## ASSIGNMENT
As the output, give exactly the lines that run from the one with "Concurso 2024" through the end of the records below, and omit pictures.

--- TASK DATA Enclosed Below ---

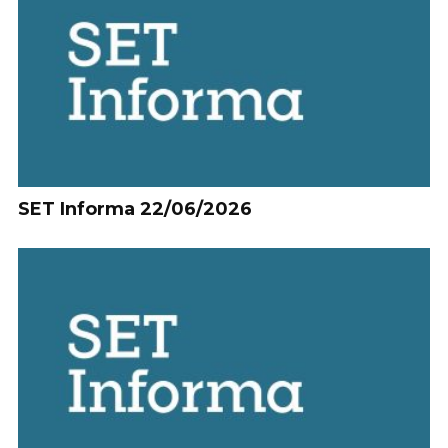
SET Informa 22/06/2026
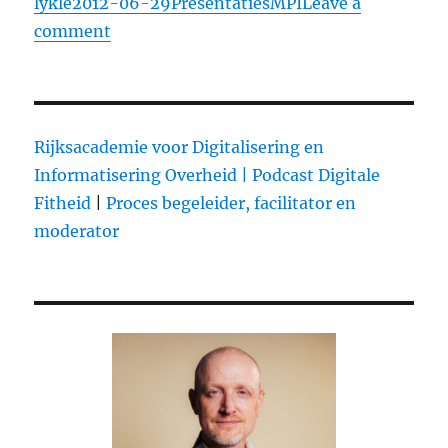
lykle
Posted
2012-06-29
Categories
Presentaties
Tags
MPI
Leave a
comment
on
on
Social
Media
voor
Congressen:
Rijksacademie voor Digitalisering en
hoe
Informatisering Overheid |
Podcast Digitale
pak
Fitheid
|
Proces begeleider, facilitator en
je
moderator
het
aan?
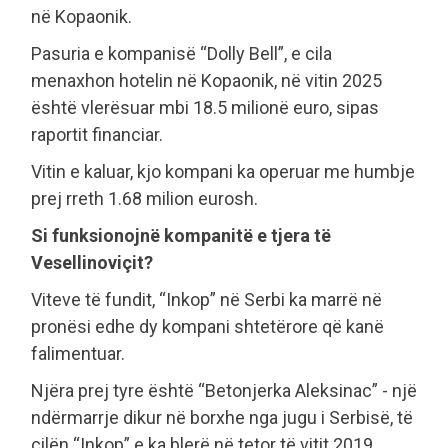
në Kopaonik.
Pasuria e kompanisë “Dolly Bell”, e cila
menaxhon hotelin në Kopaonik, në vitin 2025
është vlerësuar mbi 18.5 milionë euro, sipas
raportit financiar.
Vitin e kaluar, kjo kompani ka operuar me humbje
prej rreth 1.68 milion eurosh.
Si funksionojnë kompanitë e tjera të
Vesellinoviçit?
Viteve të fundit, “Inkop” në Serbi ka marrë në
pronësi edhe dy kompani shtetërore që kanë
falimentuar.
Njëra prej tyre është “Betonjerka Aleksinac” - një
ndërmarrje dikur në borxhe nga jugu i Serbisë, të
cilën “Inkop” e ka blerë në tetor të vitit 2019.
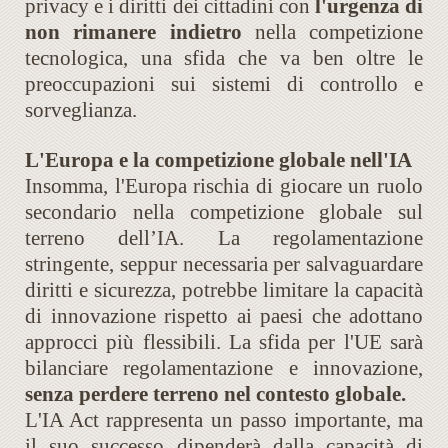
privacy e i diritti dei cittadini con
l'urgenza di
non rimanere indietro
nella competizione
tecnologica, una sfida che va ben oltre le
preoccupazioni sui sistemi di controllo e
sorveglianza.
L'Europa e la competizione globale nell'IA
Insomma, l'Europa rischia di giocare un ruolo
secondario nella competizione globale sul
terreno dell’IA. La regolamentazione
stringente, seppur necessaria per salvaguardare
diritti e sicurezza, potrebbe limitare la capacità
di innovazione rispetto ai paesi che adottano
approcci più flessibili. La sfida per l'UE sarà
bilanciare regolamentazione e innovazione,
senza perdere terreno nel contesto globale.
L'IA Act rappresenta un passo importante, ma
il suo successo dipenderà dalla capacità di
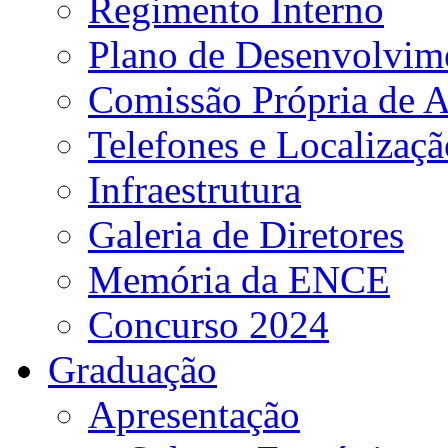
Regimento Interno
Plano de Desenvolvime
Comissão Própria de A
Telefones e Localizaçã
Infraestrutura
Galeria de Diretores
Memória da ENCE
Concurso 2024
Graduação
Apresentação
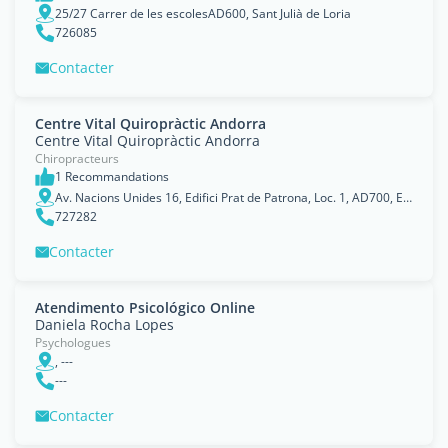
25/27 Carrer de les escolesAD600, Sant Julià de Loria
726085
Contacter
Centre Vital Quiropràctic Andorra
Centre Vital Quiropràctic Andorra
Chiropracteurs
1 Recommandations
Av. Nacions Unides 16, Edifici Prat de Patrona, Loc. 1, AD700, Escaldes-Engordany, Principat d´Andorra
727282
Contacter
Atendimento Psicológico Online
Daniela Rocha Lopes
Psychologues
, ---
---
Contacter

--- End of Enclosed TASK DATA ---

## TASK OUTPUT
Concurso 2024
Graduação
Apresentação
25/27 Carrer de les escolesAD600, Sant Julià de Loria
726085
Contacter
Centre Vital Quiropràctic Andorra
Centre Vital Quiropràctic Andorra
Chiropracteurs
1 Recommandations
Av. Nacions Unides 16, Edifici Prat de Patrona, Loc. 1, AD700, Escaldes-Engordany, Principat d´Andorra
727282
Contacter
Atendimento Psicológico Online
Daniela Rocha Lopes
Psychologues
, ---
---
Contacter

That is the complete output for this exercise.